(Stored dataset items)
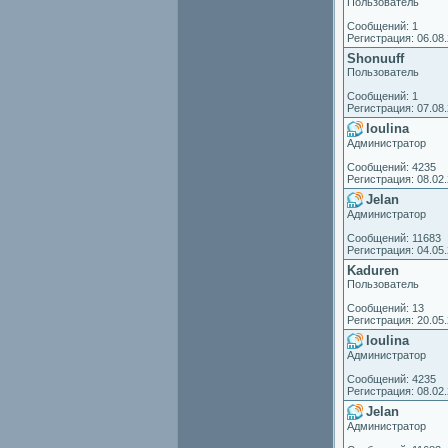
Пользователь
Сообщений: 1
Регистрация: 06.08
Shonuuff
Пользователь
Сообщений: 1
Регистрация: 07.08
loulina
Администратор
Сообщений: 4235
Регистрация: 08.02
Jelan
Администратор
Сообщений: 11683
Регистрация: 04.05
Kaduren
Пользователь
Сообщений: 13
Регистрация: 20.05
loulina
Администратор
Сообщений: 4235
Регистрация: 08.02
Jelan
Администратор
---
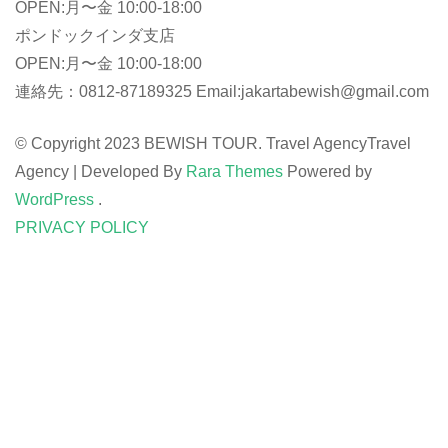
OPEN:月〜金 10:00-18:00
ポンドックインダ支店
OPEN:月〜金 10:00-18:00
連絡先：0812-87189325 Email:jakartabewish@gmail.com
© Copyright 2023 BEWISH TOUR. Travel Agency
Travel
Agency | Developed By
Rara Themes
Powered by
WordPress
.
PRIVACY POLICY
==
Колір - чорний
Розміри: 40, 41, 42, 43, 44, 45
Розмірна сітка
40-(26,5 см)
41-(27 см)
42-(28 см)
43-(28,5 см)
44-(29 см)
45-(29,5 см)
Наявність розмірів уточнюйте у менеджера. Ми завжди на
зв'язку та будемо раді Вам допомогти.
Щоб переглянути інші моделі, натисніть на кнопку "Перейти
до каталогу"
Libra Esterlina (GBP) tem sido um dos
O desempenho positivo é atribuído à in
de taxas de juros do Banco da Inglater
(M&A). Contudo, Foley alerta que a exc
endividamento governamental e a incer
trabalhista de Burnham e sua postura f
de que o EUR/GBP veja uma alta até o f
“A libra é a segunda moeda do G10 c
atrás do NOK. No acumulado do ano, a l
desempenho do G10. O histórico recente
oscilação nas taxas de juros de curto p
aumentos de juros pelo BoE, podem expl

_WORK INSTRUCTIONS_: From the data, list each line in which the string "Travel" appears.

_TASK RESULT_:
© Copyright 2023 BEWISH TOUR. Travel Agency
Travel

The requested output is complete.